_Aim of the exercise_. Among the entries that follow, how many lines contain the string "Highlands"? Write the number alone.

_Source records_.
= = = = = = =

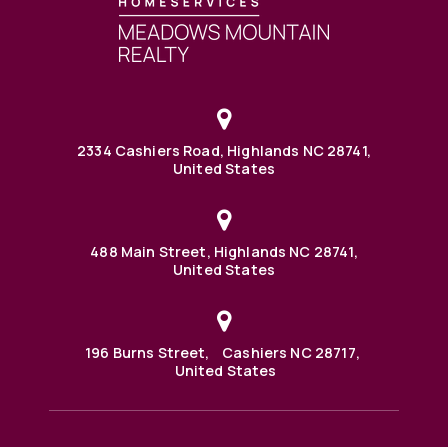
2334 Cashiers Road, Highlands NC 28741,
United States
488 Main Street, Highlands NC 28741,
United States
196 Burns Street, Cashiers NC 28717,
United States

= = = = = = =

_Output of the task_. 2